In precedenza alcune centinaia di attivisti appartenenti all’area più antagonista e oltranzista del movimento avevano lanciato pietre e bombe carta contro le forze dell’ordine schierate a protezione del cantiere del San Didero. C’è stato un lancio di lacrimogeni per allontanare gli antagonisti. Le prime tensioni erano durate circa venti minuti.
La marcia verso i cantieri della devastazione, come era stata denominata dagli organizzatori, era partita nel primo pomeriggio di oggi da Venaus. Secondo gli organizzatori i partecipanti sono ventimila.

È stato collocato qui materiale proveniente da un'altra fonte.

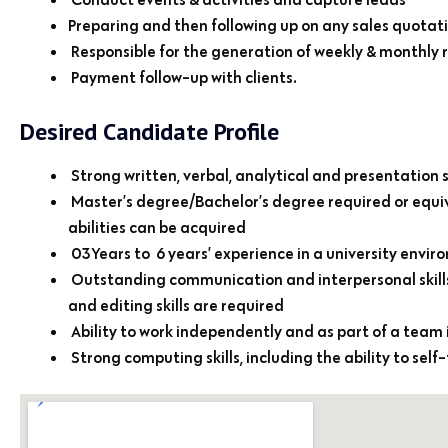
Preparing and then following up on any sales quotatio
Responsible for the generation of weekly & monthly 
Payment follow-up with clients.
Desired Candidate Profile
Strong written, verbal, analytical and presentation sk
Master’s degree/Bachelor’s degree required or equ
abilities can be acquired
03Years to 6 years’ experience in a university en
Outstanding communication and interpersonal skills: 
and editing skills are required
Ability to work independently and as part of a team
Strong computing skills, including the ability to self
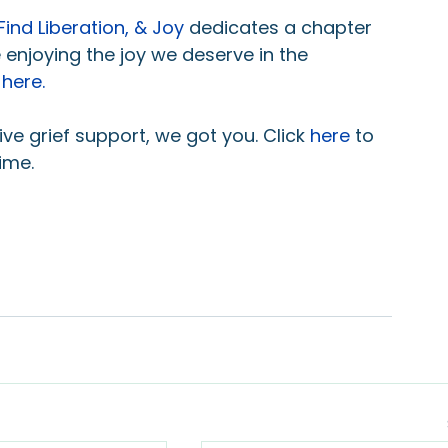
Find Liberation, & Joy
dedicates a chapter 
 enjoying the joy we deserve in the 
 
here
.
e grief support, we got you. Click 
here
to 
ime.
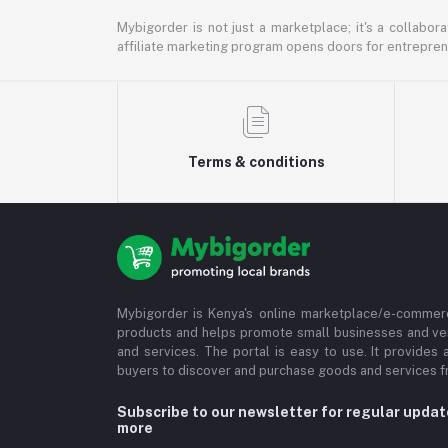
Mybigorder is not just a marketplace; it's a collabor
affiliate marketing program opens doors for entrepreneu
Terms & conditions
Mybigorder is Kenya's online marketplace/e-commerc
products and helps promote small businesses and ve
and services. The portal is easy to use. It provides 
buyers to discover and purchase goods and services fr
Subscribe to our newsletter for regular upda
more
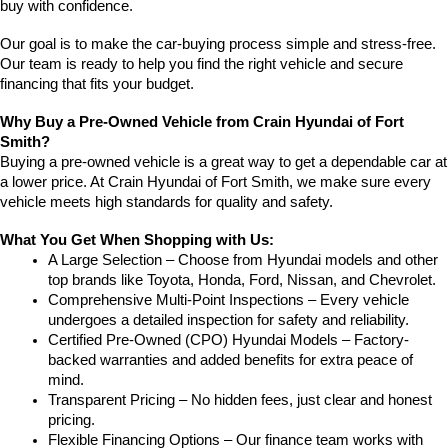
buy with confidence.
Our goal is to make the car-buying process simple and stress-free. 
Our team is ready to help you find the right vehicle and secure 
financing that fits your budget.
Why Buy a Pre-Owned Vehicle from Crain Hyundai of Fort 
Smith?
Buying a pre-owned vehicle is a great way to get a dependable car at 
a lower price. At Crain Hyundai of Fort Smith, we make sure every 
vehicle meets high standards for quality and safety.
What You Get When Shopping with Us:
A Large Selection – Choose from Hyundai models and other 
top brands like Toyota, Honda, Ford, Nissan, and Chevrolet.
Comprehensive Multi-Point Inspections – Every vehicle 
undergoes a detailed inspection for safety and reliability.
Certified Pre-Owned (CPO) Hyundai Models – Factory-
backed warranties and added benefits for extra peace of 
mind.
Transparent Pricing – No hidden fees, just clear and honest 
pricing.
Flexible Financing Options – Our finance team works with 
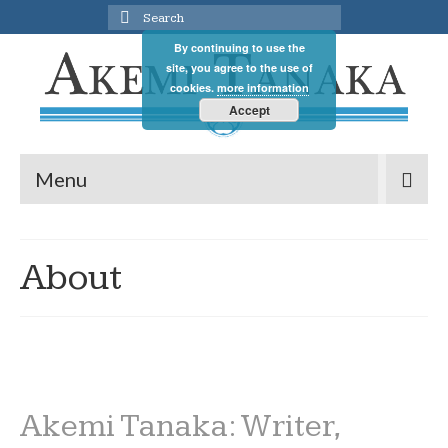
Search
for:
By continuing to use the
site, you agree to the use of
cookies.
more information
Accept
Menu
About
Akemi Tanaka: Writer,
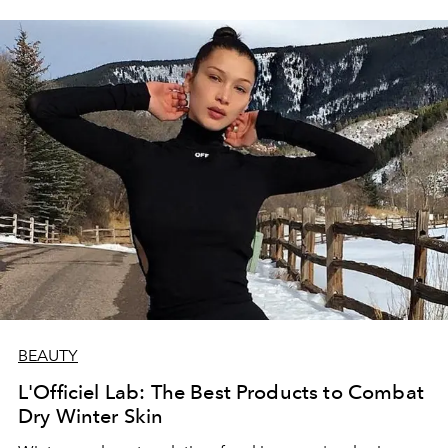
BEAUTY
L'Officiel Lab: The Best Products to Combat
Dry Winter Skin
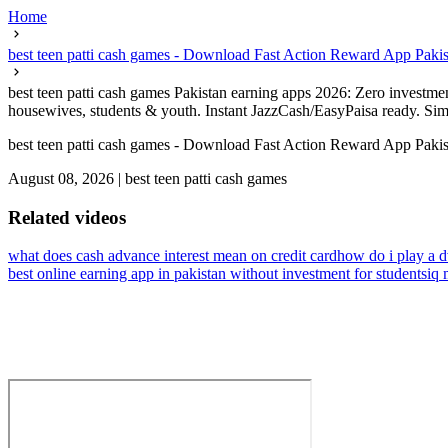
Home
best teen patti cash games - Download Fast Action Reward App Pakis
best teen patti cash games Pakistan earning apps 2026: Zero investme
housewives, students & youth. Instant JazzCash/EasyPaisa ready. Simp
best teen patti cash games - Download Fast Action Reward App Pakis
August 08, 2026
|
best teen patti cash games
Related videos
what does cash advance interest mean on credit card
how do i play a 
best online earning app in pakistan without investment for students
iq 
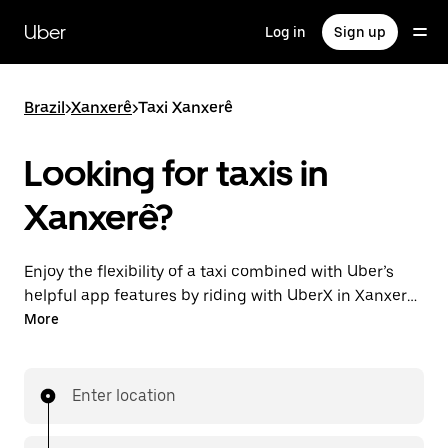
Skip
to
Uber
Log in
Sign up
main
content
Brazil
>
Xanxerê
>
Taxi Xanxerê
Looking for taxis in
Xanxerê?
Enjoy the flexibility of a taxi combined with Uber’s
helpful app features by riding with UberX in Xanxerê
instead. You can request on demand for last-minute
More
trips, book 24-hours in-app or online, and see
affordable upfront prices for every trip. Your ride is a
few taps away.
Enter location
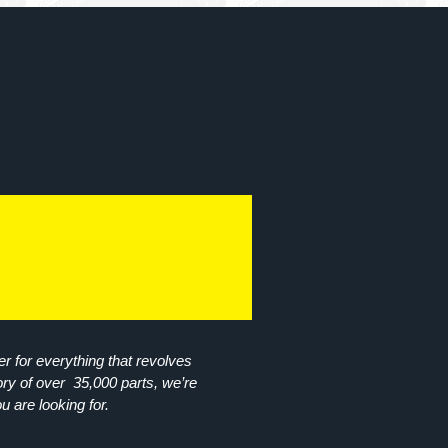
r for everything that revolves
ory of over 35,000 parts, we’re
ou are looking for.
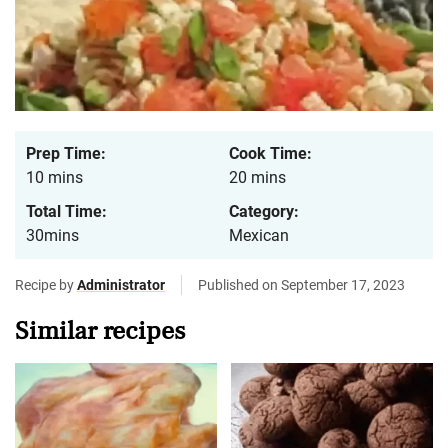
Prep Time:
Cook Time:
10 mins
20 mins
Total Time:
Category:
30mins
Mexican
Recipe by
Administrator
Published on September 17, 2023
Similar recipes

Il corteo del movimento No Tav è stato ribattezzato dagli organizzatori come una ‘marcia verso i cantieri della devastazione’. Nell’area si trovano alcune migliaia di persone.
In apertura del corteo lo striscione ‘C’eravamo, ci siamo, ci saremo. Ora e sempre No Tav.’ Il corteo è organizzato in occasione della decima edizione del Festival ‘Alta Felicità’: come ogni anno, fino a domani sono previsti appuntamenti musicali e culturali.